The mammisi was prepared. It had bare walls, a bare floor, and a pallet made of clean linen on the floor. The birth chair had been scrubbed and repainted. Not for the Lady of the Two Lands the peasant delivery, squatting on bricks. The chair was bottomless and at an easy height for the attendant to catch the baby as it was delivered.
So far, so good. The Queen was standing with two women massaging her back. Her hair was dark red with sweat and she looked old. She greeted my mother with a smile which was a sketch of the one I had seen before.
'Lady,' she said.
'Where does it catch you?' asked Tey.
'My back, it always hurts my back,' replied the Queen, and Tey directed the women to massage lower down, in the flat space just above the buttocks. The Queen seemed to feel some relief. She was offered an infusion and drank it.
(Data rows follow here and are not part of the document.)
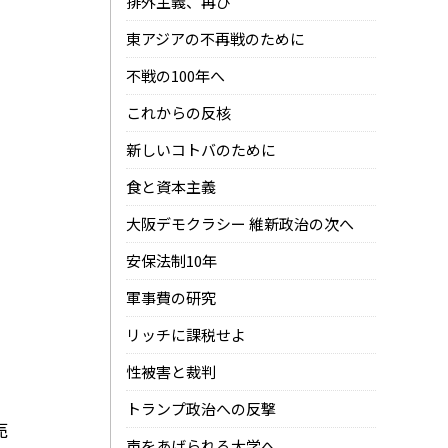
排外主義、再び
東アジアの不再戦のために
不戦の100年へ
これからの反核
新しいコトバのために
食と資本主義
大阪デモクラシー 維新政治の次へ
安保法制10年
軍事費の研究
リッチに課税せよ
性被害と裁判
トランプ政治への反撃
売
声をあげられる大学へ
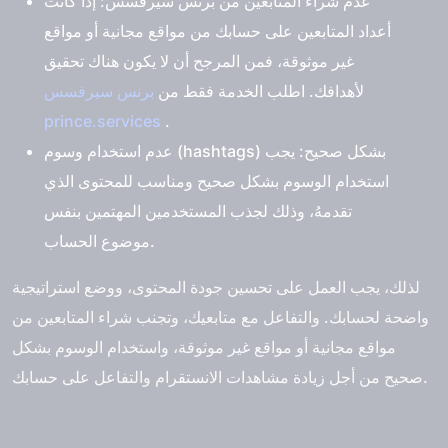
عدم شراء المتابعين من برنس سيرفسس:
إذا كانت
أعداد المتابعين على حسابك من مواقع مجانية أو مواقع
غير موثوقة، فمن المرجح أن لا يكون هناك تحقيق
لأهدافك. اطلب الخدمة فقط من
برنس سيرفسس
prince.services
.
عدم استخدام وسوم (hashtags) بشكل صحيح:
يجب
استخدام الوسوم بشكل صحيح ومناسب للمحتوى الذي
تقدمهُ، وذلك لجذب المستخدمين المهتمين بنفس
موضوع الحساب.
لذلك، يجب العمل على تحسين جودة المحتوى، ووضع استراتيجية
واضحة لحسابك. والتفاعل مع متابعيك، وتجنب شراء المتابعين من
مواقع مجانية أو مواقع غير موثوقة، واستخدام الوسوم بشكل
صحيح من أجل زيادة مشاهدات الانستقرام والتفاعل على حسابك.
'Now what?' whispered Merope.
'We wait,' I replied.
Nothing happened all afternoon. The sun sank towards night and still nothing happened. I was carrying a scroll, one of the few which I owned myself. Ani had copied it for me. It was the tale of Ptah and the Destruction of Mankind. Merope and I sat down against the wall, out of everyone's way, and peered through the legs of the attendant women. Nothing still seemed to be happening, and we were getting bored, so I opened the scroll and began to read, telling Merope of the sins of humans which made Ptah the creator disgusted with his creation:
Humans blasphemed against the god, saying, 'His bones are like silver, his limbs are like gold, his hair is like lapis, in truth he is old and weak'. Then Ptah called to him the gods who were with him in the primeval ocean and took counsel with them...
'Who were the gods from the primeval ocean?' asked my sister.